Task directions:
Copies of all lines containing the string "click" are needed from the data below.
___
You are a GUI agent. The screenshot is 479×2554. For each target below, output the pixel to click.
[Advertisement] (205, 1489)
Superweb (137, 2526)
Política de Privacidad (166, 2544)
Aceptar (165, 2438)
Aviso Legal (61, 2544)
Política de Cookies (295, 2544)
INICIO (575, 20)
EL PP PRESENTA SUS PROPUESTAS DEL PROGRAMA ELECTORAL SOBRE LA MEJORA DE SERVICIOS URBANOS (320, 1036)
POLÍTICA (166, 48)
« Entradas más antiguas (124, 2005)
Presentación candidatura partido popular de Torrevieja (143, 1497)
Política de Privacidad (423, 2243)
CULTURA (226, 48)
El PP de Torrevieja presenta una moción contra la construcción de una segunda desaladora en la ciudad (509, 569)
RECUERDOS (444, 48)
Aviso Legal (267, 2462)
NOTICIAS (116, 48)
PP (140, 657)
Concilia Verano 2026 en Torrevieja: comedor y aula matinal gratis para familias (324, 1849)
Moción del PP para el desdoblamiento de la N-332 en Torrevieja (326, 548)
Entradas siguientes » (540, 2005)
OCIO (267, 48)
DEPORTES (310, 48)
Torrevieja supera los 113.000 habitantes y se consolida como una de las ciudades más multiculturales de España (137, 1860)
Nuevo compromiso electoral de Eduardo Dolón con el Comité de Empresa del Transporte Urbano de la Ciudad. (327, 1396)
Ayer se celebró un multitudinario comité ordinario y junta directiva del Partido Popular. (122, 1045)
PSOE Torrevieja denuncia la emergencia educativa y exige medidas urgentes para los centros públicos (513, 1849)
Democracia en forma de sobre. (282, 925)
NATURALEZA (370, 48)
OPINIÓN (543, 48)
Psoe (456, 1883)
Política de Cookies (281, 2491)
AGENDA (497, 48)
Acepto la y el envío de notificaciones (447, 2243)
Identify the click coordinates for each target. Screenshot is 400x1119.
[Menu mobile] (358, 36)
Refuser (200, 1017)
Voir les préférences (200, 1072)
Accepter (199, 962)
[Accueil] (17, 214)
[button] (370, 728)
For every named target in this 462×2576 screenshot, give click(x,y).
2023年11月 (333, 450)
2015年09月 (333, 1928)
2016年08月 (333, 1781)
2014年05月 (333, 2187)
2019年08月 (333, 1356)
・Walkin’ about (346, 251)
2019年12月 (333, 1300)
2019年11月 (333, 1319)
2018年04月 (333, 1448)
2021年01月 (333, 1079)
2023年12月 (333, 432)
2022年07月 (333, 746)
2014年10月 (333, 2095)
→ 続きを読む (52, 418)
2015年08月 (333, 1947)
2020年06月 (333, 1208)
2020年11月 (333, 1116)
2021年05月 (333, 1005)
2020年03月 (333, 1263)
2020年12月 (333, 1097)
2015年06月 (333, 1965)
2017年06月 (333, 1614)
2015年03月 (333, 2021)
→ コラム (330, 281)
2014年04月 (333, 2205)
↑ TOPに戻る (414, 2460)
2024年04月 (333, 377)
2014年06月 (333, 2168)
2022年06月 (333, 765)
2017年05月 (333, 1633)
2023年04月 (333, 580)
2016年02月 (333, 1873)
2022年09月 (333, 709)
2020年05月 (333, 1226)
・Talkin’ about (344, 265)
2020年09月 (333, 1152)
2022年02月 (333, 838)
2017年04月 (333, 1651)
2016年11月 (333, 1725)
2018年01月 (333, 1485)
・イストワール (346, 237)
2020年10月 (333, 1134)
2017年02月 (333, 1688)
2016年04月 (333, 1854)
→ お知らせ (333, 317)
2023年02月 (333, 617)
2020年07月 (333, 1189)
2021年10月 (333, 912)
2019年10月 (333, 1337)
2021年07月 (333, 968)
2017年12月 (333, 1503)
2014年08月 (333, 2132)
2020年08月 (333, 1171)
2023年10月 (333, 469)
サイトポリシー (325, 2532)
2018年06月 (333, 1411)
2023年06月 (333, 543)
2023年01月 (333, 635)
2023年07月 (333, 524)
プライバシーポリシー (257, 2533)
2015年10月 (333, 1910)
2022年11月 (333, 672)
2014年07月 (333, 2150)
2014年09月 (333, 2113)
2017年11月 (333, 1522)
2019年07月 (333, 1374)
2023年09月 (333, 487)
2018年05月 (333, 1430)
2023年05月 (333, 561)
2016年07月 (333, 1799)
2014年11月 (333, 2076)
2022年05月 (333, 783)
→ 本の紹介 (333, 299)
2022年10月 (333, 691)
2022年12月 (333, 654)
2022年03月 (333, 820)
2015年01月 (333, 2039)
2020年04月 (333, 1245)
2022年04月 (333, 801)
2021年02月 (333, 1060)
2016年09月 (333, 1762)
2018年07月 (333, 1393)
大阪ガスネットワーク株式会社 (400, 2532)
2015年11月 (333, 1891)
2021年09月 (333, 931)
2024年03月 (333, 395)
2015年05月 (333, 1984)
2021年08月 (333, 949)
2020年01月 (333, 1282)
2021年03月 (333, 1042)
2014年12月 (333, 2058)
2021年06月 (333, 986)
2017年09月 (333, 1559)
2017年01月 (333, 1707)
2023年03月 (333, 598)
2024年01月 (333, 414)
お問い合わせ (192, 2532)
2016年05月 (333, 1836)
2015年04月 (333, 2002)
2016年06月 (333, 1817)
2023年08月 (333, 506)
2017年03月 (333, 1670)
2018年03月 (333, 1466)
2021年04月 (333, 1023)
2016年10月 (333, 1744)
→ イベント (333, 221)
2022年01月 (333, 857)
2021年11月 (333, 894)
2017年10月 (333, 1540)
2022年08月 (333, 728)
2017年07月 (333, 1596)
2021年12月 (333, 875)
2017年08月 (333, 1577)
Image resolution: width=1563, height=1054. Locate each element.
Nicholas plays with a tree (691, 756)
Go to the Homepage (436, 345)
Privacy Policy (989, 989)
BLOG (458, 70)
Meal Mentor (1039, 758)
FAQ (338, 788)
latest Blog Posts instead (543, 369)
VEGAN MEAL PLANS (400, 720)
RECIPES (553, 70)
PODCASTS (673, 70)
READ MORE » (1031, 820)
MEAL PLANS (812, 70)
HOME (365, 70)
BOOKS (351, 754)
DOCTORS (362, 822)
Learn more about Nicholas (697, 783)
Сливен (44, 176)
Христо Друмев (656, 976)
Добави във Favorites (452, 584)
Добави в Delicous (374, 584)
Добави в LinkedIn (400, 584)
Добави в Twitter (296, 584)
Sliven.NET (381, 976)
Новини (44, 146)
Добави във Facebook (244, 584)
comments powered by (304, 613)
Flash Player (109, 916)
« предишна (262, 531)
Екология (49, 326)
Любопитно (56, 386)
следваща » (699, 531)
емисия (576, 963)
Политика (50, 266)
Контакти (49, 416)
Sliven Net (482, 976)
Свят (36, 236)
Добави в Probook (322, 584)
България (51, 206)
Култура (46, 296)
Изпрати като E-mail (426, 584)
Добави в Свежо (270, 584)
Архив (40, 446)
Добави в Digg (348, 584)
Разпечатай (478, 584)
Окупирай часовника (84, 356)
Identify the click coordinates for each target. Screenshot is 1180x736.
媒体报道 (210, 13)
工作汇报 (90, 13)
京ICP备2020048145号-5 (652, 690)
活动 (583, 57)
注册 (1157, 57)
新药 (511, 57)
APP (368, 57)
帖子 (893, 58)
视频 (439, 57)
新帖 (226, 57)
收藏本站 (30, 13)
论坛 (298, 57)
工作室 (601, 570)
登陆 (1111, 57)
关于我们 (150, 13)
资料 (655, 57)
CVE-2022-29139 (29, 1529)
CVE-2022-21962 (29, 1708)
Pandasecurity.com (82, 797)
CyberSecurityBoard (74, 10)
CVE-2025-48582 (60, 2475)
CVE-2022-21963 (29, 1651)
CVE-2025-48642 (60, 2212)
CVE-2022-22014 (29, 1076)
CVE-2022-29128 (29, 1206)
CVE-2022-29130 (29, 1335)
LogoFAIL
___
Answer:
You are a GUI agent. The screenshot is 479×2554. For each target below, output the pixel to click.
Identify the click coordinates for each target. Screenshot is 400x1119.
For every named target in this 462×2576 screenshot, give click(x,y).
Identify the click coordinates for each target. Screenshot is 1180x736.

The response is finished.